[Saved data entries]
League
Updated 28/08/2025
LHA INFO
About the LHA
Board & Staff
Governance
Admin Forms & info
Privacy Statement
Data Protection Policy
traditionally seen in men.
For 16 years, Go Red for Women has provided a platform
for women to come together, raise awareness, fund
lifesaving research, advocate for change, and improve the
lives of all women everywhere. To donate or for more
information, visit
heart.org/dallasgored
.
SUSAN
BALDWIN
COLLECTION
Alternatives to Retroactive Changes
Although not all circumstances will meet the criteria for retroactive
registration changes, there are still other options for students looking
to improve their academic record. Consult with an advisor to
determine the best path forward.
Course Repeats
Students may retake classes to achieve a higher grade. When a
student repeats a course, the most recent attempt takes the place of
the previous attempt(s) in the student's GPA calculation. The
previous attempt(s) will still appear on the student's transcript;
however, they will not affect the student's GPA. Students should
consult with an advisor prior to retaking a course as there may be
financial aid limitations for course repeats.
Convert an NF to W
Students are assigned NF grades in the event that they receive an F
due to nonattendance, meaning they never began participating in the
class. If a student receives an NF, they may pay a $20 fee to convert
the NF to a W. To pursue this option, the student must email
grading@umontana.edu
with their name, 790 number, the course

---

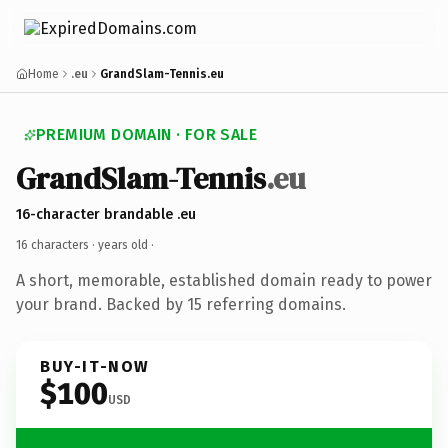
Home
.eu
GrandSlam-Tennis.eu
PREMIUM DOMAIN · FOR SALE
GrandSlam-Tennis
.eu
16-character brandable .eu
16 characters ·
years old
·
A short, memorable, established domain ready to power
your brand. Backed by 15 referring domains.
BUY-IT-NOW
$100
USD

ABOUT THIS TASK:
Go through the data and copy every line that includes "GrandSlam".

TASK OUTPUT:
GrandSlam-Tennis.eu
GrandSlam-Tennis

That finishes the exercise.